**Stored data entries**
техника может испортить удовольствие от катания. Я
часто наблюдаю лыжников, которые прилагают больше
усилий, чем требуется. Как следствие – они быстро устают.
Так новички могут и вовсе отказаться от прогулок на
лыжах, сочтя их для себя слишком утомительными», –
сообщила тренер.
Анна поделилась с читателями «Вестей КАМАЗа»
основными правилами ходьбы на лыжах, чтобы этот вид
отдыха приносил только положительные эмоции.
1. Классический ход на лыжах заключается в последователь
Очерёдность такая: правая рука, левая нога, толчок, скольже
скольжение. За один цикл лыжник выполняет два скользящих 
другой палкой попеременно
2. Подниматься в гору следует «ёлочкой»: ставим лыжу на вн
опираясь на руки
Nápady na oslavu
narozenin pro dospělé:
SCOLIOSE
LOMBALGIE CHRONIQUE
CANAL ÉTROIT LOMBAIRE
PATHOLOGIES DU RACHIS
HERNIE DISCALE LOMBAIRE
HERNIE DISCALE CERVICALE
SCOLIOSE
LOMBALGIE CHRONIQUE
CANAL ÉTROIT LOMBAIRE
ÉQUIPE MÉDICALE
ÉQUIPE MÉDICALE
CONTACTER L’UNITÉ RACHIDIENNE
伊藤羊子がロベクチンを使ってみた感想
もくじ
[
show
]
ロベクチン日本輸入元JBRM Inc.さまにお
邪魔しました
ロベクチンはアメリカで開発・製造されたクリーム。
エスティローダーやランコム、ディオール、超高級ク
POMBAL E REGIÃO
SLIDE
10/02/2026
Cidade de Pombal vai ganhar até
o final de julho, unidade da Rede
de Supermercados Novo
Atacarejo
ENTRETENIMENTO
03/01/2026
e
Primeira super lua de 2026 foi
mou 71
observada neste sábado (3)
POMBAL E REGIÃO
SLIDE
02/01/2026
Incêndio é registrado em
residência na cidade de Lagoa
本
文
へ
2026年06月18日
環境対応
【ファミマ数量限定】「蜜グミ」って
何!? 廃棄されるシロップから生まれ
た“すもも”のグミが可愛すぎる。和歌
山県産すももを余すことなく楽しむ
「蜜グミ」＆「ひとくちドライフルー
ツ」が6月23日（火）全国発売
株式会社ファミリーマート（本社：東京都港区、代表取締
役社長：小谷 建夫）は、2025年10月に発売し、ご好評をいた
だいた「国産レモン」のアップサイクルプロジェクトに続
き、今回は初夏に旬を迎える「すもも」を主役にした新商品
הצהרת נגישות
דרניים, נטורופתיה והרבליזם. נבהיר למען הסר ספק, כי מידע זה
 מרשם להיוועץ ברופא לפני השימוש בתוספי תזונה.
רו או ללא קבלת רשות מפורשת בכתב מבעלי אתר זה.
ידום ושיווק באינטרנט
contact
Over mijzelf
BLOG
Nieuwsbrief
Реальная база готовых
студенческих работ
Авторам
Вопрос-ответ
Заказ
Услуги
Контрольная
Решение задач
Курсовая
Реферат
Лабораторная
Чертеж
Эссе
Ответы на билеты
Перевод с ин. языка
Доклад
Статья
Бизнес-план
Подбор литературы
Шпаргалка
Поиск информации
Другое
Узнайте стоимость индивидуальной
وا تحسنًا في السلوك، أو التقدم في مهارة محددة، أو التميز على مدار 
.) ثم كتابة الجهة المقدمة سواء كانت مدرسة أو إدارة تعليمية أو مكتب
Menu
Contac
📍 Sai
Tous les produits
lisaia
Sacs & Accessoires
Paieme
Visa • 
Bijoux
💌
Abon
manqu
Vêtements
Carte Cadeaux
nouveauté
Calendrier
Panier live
==
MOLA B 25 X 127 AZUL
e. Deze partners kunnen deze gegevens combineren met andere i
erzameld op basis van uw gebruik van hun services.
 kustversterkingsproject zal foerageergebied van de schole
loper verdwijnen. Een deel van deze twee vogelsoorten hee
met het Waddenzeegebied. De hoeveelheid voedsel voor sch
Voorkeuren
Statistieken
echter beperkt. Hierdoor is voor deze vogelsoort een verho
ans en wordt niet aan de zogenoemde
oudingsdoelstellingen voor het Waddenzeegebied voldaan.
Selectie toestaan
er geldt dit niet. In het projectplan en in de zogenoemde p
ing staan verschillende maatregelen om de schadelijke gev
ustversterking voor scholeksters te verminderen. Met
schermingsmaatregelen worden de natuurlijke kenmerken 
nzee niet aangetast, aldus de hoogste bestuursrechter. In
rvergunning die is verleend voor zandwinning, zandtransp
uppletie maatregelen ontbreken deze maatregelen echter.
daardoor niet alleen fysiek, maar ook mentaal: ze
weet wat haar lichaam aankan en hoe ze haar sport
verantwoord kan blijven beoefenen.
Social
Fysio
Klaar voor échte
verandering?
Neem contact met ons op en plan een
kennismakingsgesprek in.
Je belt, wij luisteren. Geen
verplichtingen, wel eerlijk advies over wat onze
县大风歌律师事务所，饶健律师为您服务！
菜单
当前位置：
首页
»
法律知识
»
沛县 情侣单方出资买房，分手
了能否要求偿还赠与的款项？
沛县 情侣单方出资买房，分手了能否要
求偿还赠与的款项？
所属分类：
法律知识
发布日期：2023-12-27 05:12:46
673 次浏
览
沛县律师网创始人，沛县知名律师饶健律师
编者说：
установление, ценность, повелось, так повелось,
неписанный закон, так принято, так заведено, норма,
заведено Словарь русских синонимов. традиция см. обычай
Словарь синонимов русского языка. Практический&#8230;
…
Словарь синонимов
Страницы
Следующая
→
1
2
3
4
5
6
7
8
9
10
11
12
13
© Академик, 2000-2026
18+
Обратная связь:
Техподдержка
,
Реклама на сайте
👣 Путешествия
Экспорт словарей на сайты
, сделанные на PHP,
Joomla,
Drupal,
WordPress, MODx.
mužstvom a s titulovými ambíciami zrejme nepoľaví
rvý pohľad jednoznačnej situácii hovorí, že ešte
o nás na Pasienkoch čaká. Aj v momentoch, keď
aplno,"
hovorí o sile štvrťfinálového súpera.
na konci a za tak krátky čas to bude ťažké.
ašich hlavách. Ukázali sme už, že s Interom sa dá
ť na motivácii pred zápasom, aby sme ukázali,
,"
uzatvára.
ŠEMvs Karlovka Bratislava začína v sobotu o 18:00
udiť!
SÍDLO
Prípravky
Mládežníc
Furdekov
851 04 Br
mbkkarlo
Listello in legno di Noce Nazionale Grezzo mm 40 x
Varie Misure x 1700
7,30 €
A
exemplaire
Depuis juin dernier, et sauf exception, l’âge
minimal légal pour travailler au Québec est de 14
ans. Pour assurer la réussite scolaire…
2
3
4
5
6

**Requirement**
Wherever the string "заведено" appears in the data above, copy the line it sits in.

**Exercise output**
неписанный закон, так принято, так заведено, норма,
заведено Словарь русских синонимов. традиция см. обычай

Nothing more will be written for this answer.